Your output should be exactly the lines from the one containing "Localize each UI" through the final line of the records, both included, with every picture left out.

BEGIN Entries provided

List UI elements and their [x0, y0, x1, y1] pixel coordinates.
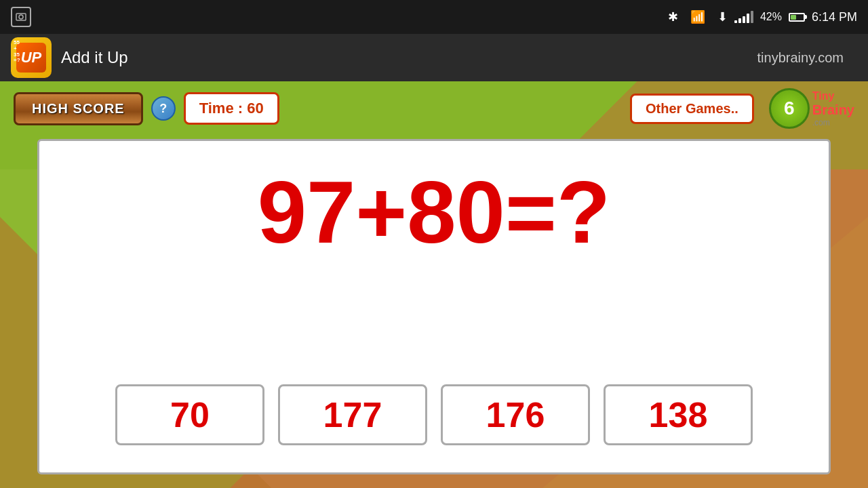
timer-display: Time : 60 — [184, 92, 279, 125]
answer-button-ans-177[interactable]: 177 — [278, 384, 427, 445]
tiny-brainy-circle: 6 — [769, 88, 810, 129]
tiny-label: Tiny — [812, 90, 854, 102]
answer-row: 70177176138 — [66, 384, 802, 445]
answer-button-ans-176[interactable]: 176 — [441, 384, 590, 445]
app-logo-inner: UP — [16, 43, 46, 73]
app-logo-nums: 55 + 35 =? — [14, 40, 20, 64]
wifi-icon: 📶 — [690, 9, 705, 24]
answer-button-ans-70[interactable]: 70 — [115, 384, 264, 445]
game-area: HIGH SCORE ? Time : 60 Other Games.. 6 T… — [0, 81, 868, 488]
other-games-button[interactable]: Other Games.. — [630, 94, 754, 124]
download-icon: ⬇ — [717, 9, 728, 24]
tiny-brainy-number: 6 — [784, 98, 795, 119]
game-toolbar: HIGH SCORE ? Time : 60 Other Games.. 6 T… — [14, 88, 854, 129]
tiny-brainy-logo: 6 Tiny Brainy .com — [769, 88, 854, 129]
status-time: 6:14 PM — [812, 10, 857, 24]
bluetooth-icon: ✱ — [668, 9, 678, 24]
equation-display: 97+80=? — [258, 168, 610, 256]
high-score-button[interactable]: HIGH SCORE — [14, 92, 143, 125]
svg-point-1 — [19, 15, 23, 19]
answer-button-ans-138[interactable]: 138 — [604, 384, 753, 445]
tiny-brainy-text: Tiny Brainy .com — [812, 90, 854, 127]
game-board: 97+80=? 70177176138 — [37, 139, 831, 474]
app-name: Add it Up — [61, 48, 757, 67]
signal-bars — [734, 11, 753, 23]
app-bar: 55 + 35 =? UP Add it Up tinybrainy.com — [0, 34, 868, 81]
com-label: .com — [812, 118, 854, 127]
status-bar-left — [11, 7, 31, 27]
status-bar: ✱ 📶 ⬇ 42% 6:14 PM — [0, 0, 868, 34]
screenshot-icon — [11, 7, 31, 27]
brainy-label: Brainy — [812, 102, 854, 118]
help-button[interactable]: ? — [151, 96, 176, 121]
battery-icon — [789, 13, 805, 22]
battery-percent: 42% — [760, 11, 782, 23]
app-logo: 55 + 35 =? UP — [11, 37, 52, 78]
status-bar-right: ✱ 📶 ⬇ 42% 6:14 PM — [663, 9, 857, 24]
app-url: tinybrainy.com — [757, 50, 844, 66]
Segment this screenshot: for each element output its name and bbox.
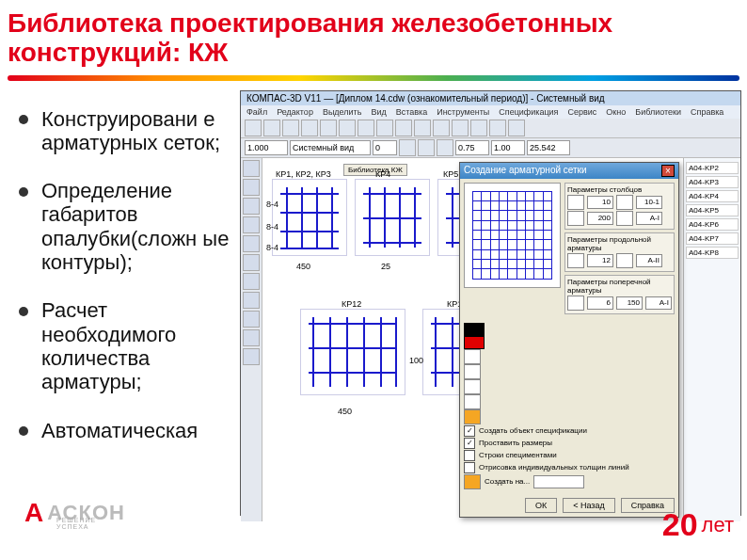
color-swatch[interactable] — [464, 323, 485, 336]
toolbar-icon[interactable] — [433, 120, 450, 136]
view-select[interactable]: Системный вид — [290, 140, 371, 155]
linewidth-input[interactable]: 0.75 — [455, 140, 489, 155]
toolbar-icon[interactable] — [489, 120, 506, 136]
rebar-icon[interactable] — [567, 195, 584, 210]
toolbar-icon[interactable] — [508, 120, 525, 136]
class-input[interactable]: A-I — [645, 296, 672, 310]
diameter-input[interactable]: 12 — [587, 254, 613, 267]
menu-item[interactable]: Выделить — [323, 107, 362, 117]
menu-bar[interactable]: Файл Редактор Выделить Вид Вставка Инстр… — [241, 105, 740, 119]
toolbar-icon[interactable] — [470, 120, 487, 136]
toolbar-icon[interactable] — [245, 120, 262, 136]
checkbox[interactable]: ✓ — [464, 438, 475, 449]
group-title: Параметры поперечной арматуры — [567, 278, 672, 295]
toolbar-icon[interactable] — [399, 139, 416, 156]
logo-subtitle: РЕШЕНИЕ УСПЕХА — [56, 517, 125, 530]
close-icon[interactable]: × — [661, 165, 675, 177]
toolbar-icon[interactable] — [414, 120, 431, 136]
step-input[interactable]: 150 — [616, 296, 643, 310]
menu-item[interactable]: Файл — [246, 107, 267, 117]
tool-icon[interactable] — [243, 198, 260, 215]
color-swatch[interactable] — [464, 336, 485, 349]
toolbar-icon[interactable] — [320, 120, 337, 136]
layer-icon[interactable] — [464, 474, 481, 489]
checkbox[interactable] — [464, 450, 475, 461]
class-input[interactable]: A-II — [636, 254, 662, 267]
dim-text: 25 — [381, 262, 390, 271]
rebar-icon[interactable] — [616, 211, 633, 226]
list-item[interactable]: A04-KP2 — [686, 162, 739, 174]
checkbox[interactable]: ✓ — [464, 425, 475, 437]
list-item[interactable]: A04-KP5 — [686, 204, 739, 216]
tool-icon[interactable] — [243, 235, 260, 252]
menu-item[interactable]: Инструменты — [437, 107, 489, 117]
rebar-icon[interactable] — [567, 211, 584, 226]
toolbar-row-1[interactable] — [241, 119, 740, 138]
list-item[interactable]: A04-KP4 — [686, 190, 739, 202]
toolbar-icon[interactable] — [358, 120, 374, 136]
toolbar-icon[interactable] — [282, 120, 299, 136]
tool-icon[interactable] — [243, 311, 260, 328]
list-item[interactable]: A04-KP8 — [686, 247, 739, 259]
tool-icon[interactable] — [243, 179, 260, 196]
toolbar-icon[interactable] — [339, 120, 356, 136]
rebar-icon[interactable] — [567, 296, 584, 311]
vertical-toolbar[interactable] — [241, 158, 262, 521]
linetype-icon[interactable] — [464, 364, 481, 379]
layer-select[interactable] — [533, 475, 584, 488]
element-list-panel[interactable]: A04-KP2 A04-KP3 A04-KP4 A04-KP5 A04-KP6 … — [683, 158, 740, 521]
menu-item[interactable]: Спецификация — [499, 107, 558, 117]
linewidth-input[interactable]: 1.00 — [491, 140, 525, 155]
count-input[interactable]: 10 — [587, 196, 613, 209]
toolbar-icon[interactable] — [452, 120, 469, 136]
dim-text: 8-4 — [266, 222, 278, 232]
list-item[interactable]: A04-KP6 — [686, 218, 739, 231]
layer-input[interactable]: 0 — [373, 140, 397, 155]
ok-button[interactable]: ОК — [525, 498, 557, 513]
back-button[interactable]: < Назад — [563, 498, 615, 513]
tool-icon[interactable] — [243, 216, 260, 233]
rebar-icon[interactable] — [567, 253, 584, 268]
tool-icon[interactable] — [243, 292, 260, 309]
menu-item[interactable]: Редактор — [277, 107, 313, 117]
toolbar-icon[interactable] — [395, 120, 412, 136]
toolbar-icon[interactable] — [263, 120, 280, 136]
mesh-preview — [464, 183, 561, 288]
checkbox[interactable] — [464, 462, 475, 473]
toolbar-row-2[interactable]: 1.000 Системный вид 0 0.75 1.00 25.542 — [241, 138, 740, 158]
tool-icon[interactable] — [243, 348, 260, 365]
menu-item[interactable]: Вставка — [396, 107, 427, 117]
tool-icon[interactable] — [243, 329, 260, 346]
linetype-icon[interactable] — [464, 394, 481, 409]
toolbar-icon[interactable] — [376, 120, 393, 136]
coord-input[interactable]: 25.542 — [527, 140, 570, 155]
step-input[interactable]: 200 — [587, 212, 613, 225]
dialog-titlebar[interactable]: Создание арматурной сетки × — [460, 163, 678, 179]
menu-item[interactable]: Вид — [371, 107, 386, 117]
group-title: Параметры столбцов — [567, 185, 672, 194]
tool-icon[interactable] — [243, 160, 260, 177]
list-item[interactable]: A04-KP7 — [686, 232, 739, 245]
menu-item[interactable]: Окно — [606, 107, 626, 117]
toolbar-icon[interactable] — [418, 139, 435, 156]
menu-item[interactable]: Справка — [691, 107, 723, 117]
menu-item[interactable]: Библиотеки — [635, 107, 681, 117]
tool-icon[interactable] — [243, 273, 260, 290]
toolbar-icon[interactable] — [301, 120, 318, 136]
diameter-input[interactable]: 6 — [587, 296, 613, 310]
check-label: Создать объект спецификации — [479, 426, 587, 435]
toolbar-icon[interactable] — [437, 139, 453, 156]
rebar-icon[interactable] — [616, 195, 633, 210]
linetype-icon[interactable] — [464, 379, 481, 394]
list-item[interactable]: A04-KP3 — [686, 176, 739, 188]
diameter-input[interactable]: 10-1 — [636, 196, 662, 209]
rebar-icon[interactable] — [616, 253, 633, 268]
linetype-icon[interactable] — [464, 349, 481, 364]
rebar-sketch — [272, 179, 347, 256]
hatch-icon[interactable] — [464, 409, 481, 424]
class-input[interactable]: A-I — [636, 212, 662, 225]
drawing-canvas[interactable]: Библиотека КЖ КР1, КР2, КР3 КР4 КР5 — [262, 158, 683, 521]
tool-icon[interactable] — [243, 254, 260, 271]
menu-item[interactable]: Сервис — [568, 107, 597, 117]
scale-input[interactable]: 1.000 — [245, 140, 288, 155]
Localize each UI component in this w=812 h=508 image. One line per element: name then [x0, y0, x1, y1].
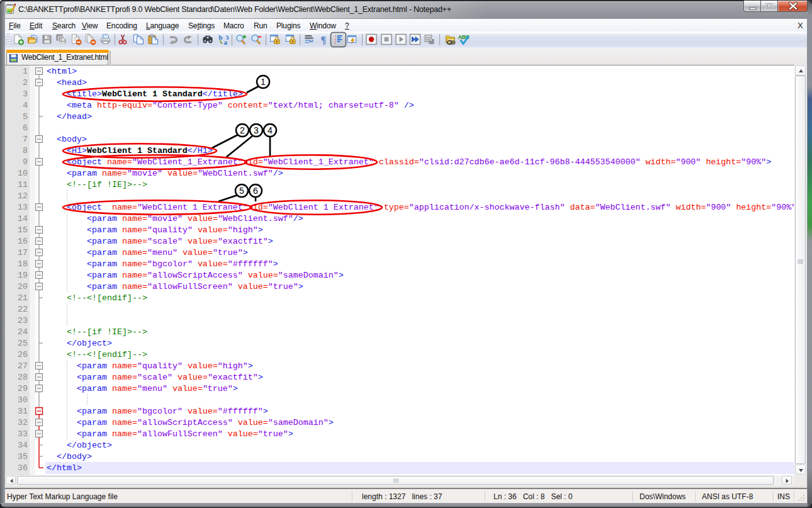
- svg-text:3: 3: [254, 125, 259, 135]
- svg-text:2: 2: [240, 125, 245, 135]
- svg-text:5: 5: [239, 186, 244, 196]
- svg-text:6: 6: [253, 186, 258, 196]
- svg-text:4: 4: [268, 125, 273, 135]
- svg-text:1: 1: [261, 77, 266, 87]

END Entries provided

◆ **Task result**
Localize each UI component in this w=812 h=508 image. One line per element: name then [x0, y0, x1, y1].
- svg-text:3: 3: [254, 125, 259, 135]
- svg-text:2: 2: [240, 125, 245, 135]
- svg-text:5: 5: [239, 186, 244, 196]
- svg-text:6: 6: [253, 186, 258, 196]
- svg-text:4: 4: [268, 125, 273, 135]
- svg-text:1: 1: [261, 77, 266, 87]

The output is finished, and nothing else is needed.